For those who somehow aren’t familiar with Pat Panakos, his career in wakeboarding has spanned more than 20 incredibly productive years. After first getting involved in the sport by stealing his brother’s student ID and ­getting free pulls from Bruce Clem at the University of Florida, Pat moved to Orlando and ­became part of the influential Lake Pickett crew of ­riders, which included Scott Byerly and ­Gator Lutgert. ­Coming from a skate background and being ­influenced by guys like Byerly and ­Thomas Horrell, Pat ­began looking beyond the boat’s wake in terms of where the sport could go, and he started building rails. A little side work from a neighborhood contractor gave him a building skill set that made him the go-to guy for creating ­obstacles that blurred the lines of wake, snow and skate. This new infatuation with rails ­culminated in the Carnival of 1999, a rail-­only event ­symbolically held on Byerly’s birthday and presented by Panakos. The Carnival was held at a small lake just ­outside east ­Orlando, and when the event was over, Pat realized that the concept of a rail park was something he couldn’t just dismantle. He partnered with ­Byerly, and thus came about the Projects, a rail-only wake park and camp that was truly the first of its kind.

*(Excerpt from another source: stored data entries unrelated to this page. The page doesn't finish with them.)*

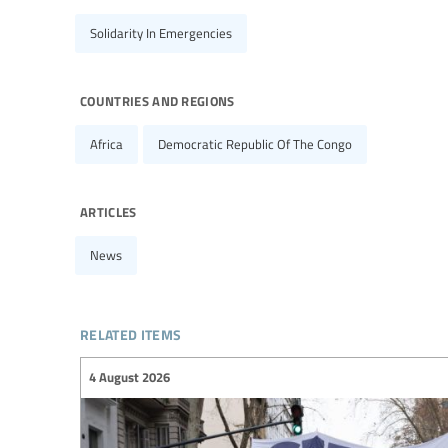
Solidarity In Emergencies
countries and regions
Africa
Democratic Republic Of The Congo
articles
News
related items
4 August 2026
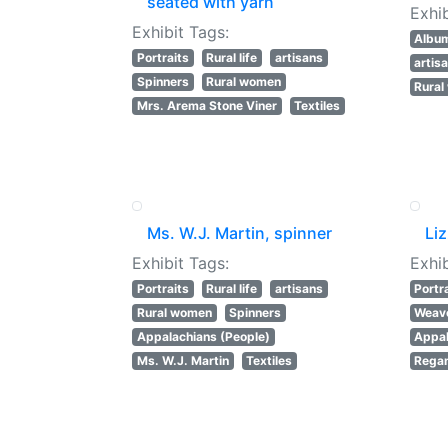
seated with yarn
Exhib
Exhibit Tags:
Albu
Portraits
Rural life
artisans
artis
Spinners
Rural women
Rura
Mrs. Arema Stone Viner
Textiles
Ms. W.J. Martin, spinner
Li
Exhibit Tags:
Exhib
Portraits
Rural life
artisans
Portr
Rural women
Spinners
Weav
Appalachians (People)
Appal
Ms. W.J. Martin
Textiles
Regan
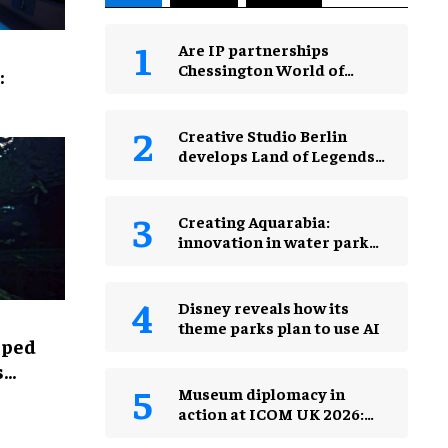
Are IP partnerships
Chessington World of
:
Adventures Resort’s secret
weapon?
Creative Studio Berlin
develops Land of Legends
Waterfly expansion
Creating Aquarabia:
innovation in water park
design​
Disney reveals how its
theme parks plan to use AI
lped
s
Museum diplomacy in
action at ICOM UK 2026:
museums in a changing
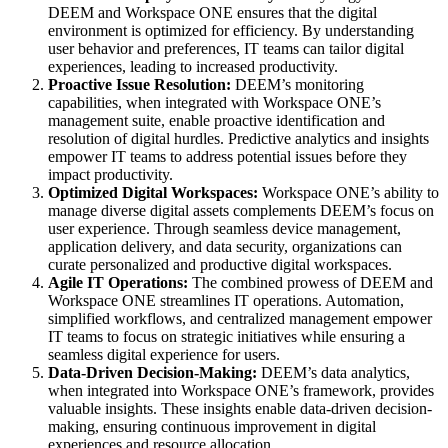
DEEM and Workspace ONE ensures that the digital
environment is optimized for efficiency. By understanding
user behavior and preferences, IT teams can tailor digital
experiences, leading to increased productivity.
Proactive Issue Resolution:
DEEM’s monitoring
capabilities, when integrated with Workspace ONE’s
management suite, enable proactive identification and
resolution of digital hurdles. Predictive analytics and insights
empower IT teams to address potential issues before they
impact productivity.
Optimized Digital Workspaces:
Workspace ONE’s ability to
manage diverse digital assets complements DEEM’s focus on
user experience. Through seamless device management,
application delivery, and data security, organizations can
curate personalized and productive digital workspaces.
Agile IT Operations:
The combined prowess of DEEM and
Workspace ONE streamlines IT operations. Automation,
simplified workflows, and centralized management empower
IT teams to focus on strategic initiatives while ensuring a
seamless digital experience for users.
Data-Driven Decision-Making:
DEEM’s data analytics,
when integrated into Workspace ONE’s framework, provides
valuable insights. These insights enable data-driven decision-
making, ensuring continuous improvement in digital
experiences and resource allocation.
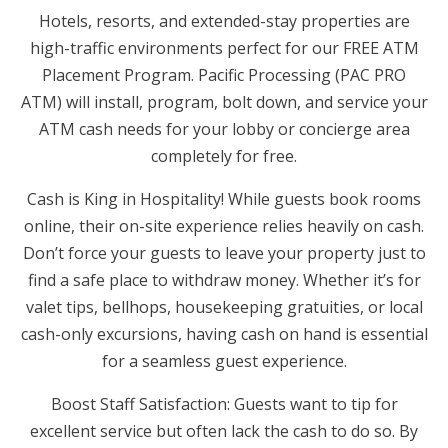
Hotels, resorts, and extended-stay properties are
high-traffic environments perfect for our FREE ATM
Placement Program. Pacific Processing (PAC PRO
ATM) will install, program, bolt down, and service your
ATM cash needs for your lobby or concierge area
completely for free.
Cash is King in Hospitality! While guests book rooms
online, their on-site experience relies heavily on cash.
Don’t force your guests to leave your property just to
find a safe place to withdraw money. Whether it’s for
valet tips, bellhops, housekeeping gratuities, or local
cash-only excursions, having cash on hand is essential
for a seamless guest experience.
Boost Staff Satisfaction: Guests want to tip for
excellent service but often lack the cash to do so. By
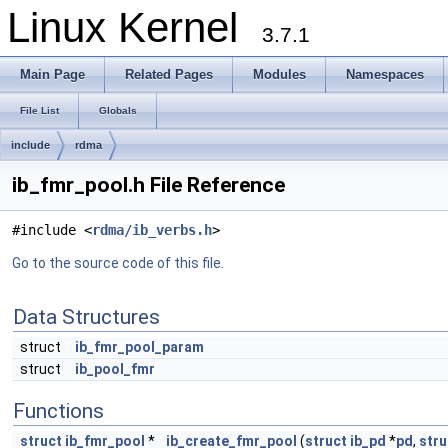
Linux Kernel
3.7.1
Main Page
Related Pages
Modules
Namespaces
File List
Globals
include
rdma
ib_fmr_pool.h File Reference
#include <
rdma/ib_verbs.h
>
Go to the source code of this file.
Data Structures
struct
ib_fmr_pool_param
struct
ib_pool_fmr
Functions
struct
ib_fmr_pool
*
ib_create_fmr_pool
(
struct
ib_pd
*
pd
,
stru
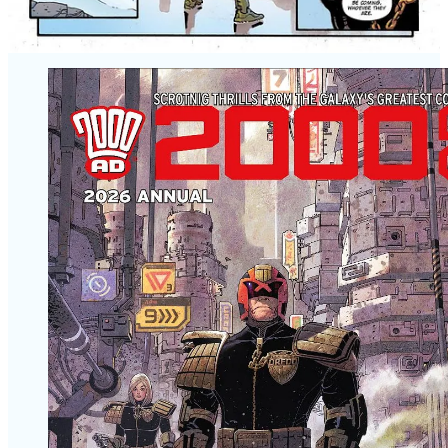
HARDBACK, 112 pages
PRICE: £25.00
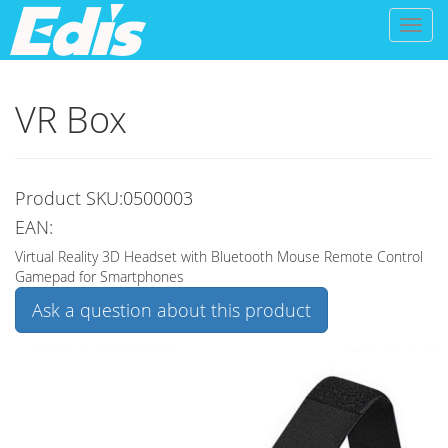
Toggl
naviga
VR Box
Product SKU:0500003
EAN:
Virtual Reality 3D Headset with Bluetooth Mouse Remote Control
Gamepad for Smartphones
Ask a question about this product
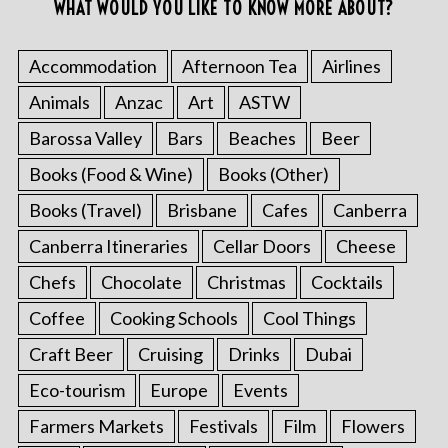
WHAT WOULD YOU LIKE TO KNOW MORE ABOUT?
Accommodation
Afternoon Tea
Airlines
Animals
Anzac
Art
ASTW
Barossa Valley
Bars
Beaches
Beer
Books (Food & Wine)
Books (Other)
Books (Travel)
Brisbane
Cafes
Canberra
Canberra Itineraries
Cellar Doors
Cheese
Chefs
Chocolate
Christmas
Cocktails
Coffee
Cooking Schools
Cool Things
Craft Beer
Cruising
Drinks
Dubai
Eco-tourism
Europe
Events
Farmers Markets
Festivals
Film
Flowers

Since creating the groundwork for the rail-driven style of riding we all know today, Pat has gone on to help usher in the era of wake parks. ­After first ­getting involved with the Wake Park Project and exclusively distributing ­Sesitec and Unit Parktech products, Pat has now ­furthered his ­involvement through Waypoint, his new venture, where he has taken over not just the building but also the operation of wake and ­recreational parks. With one park already finished (Hangar 9, outside Houston) and more on the way, we caught up with the ­father of two to get a little insight into the mind of the man who has built the way we ride.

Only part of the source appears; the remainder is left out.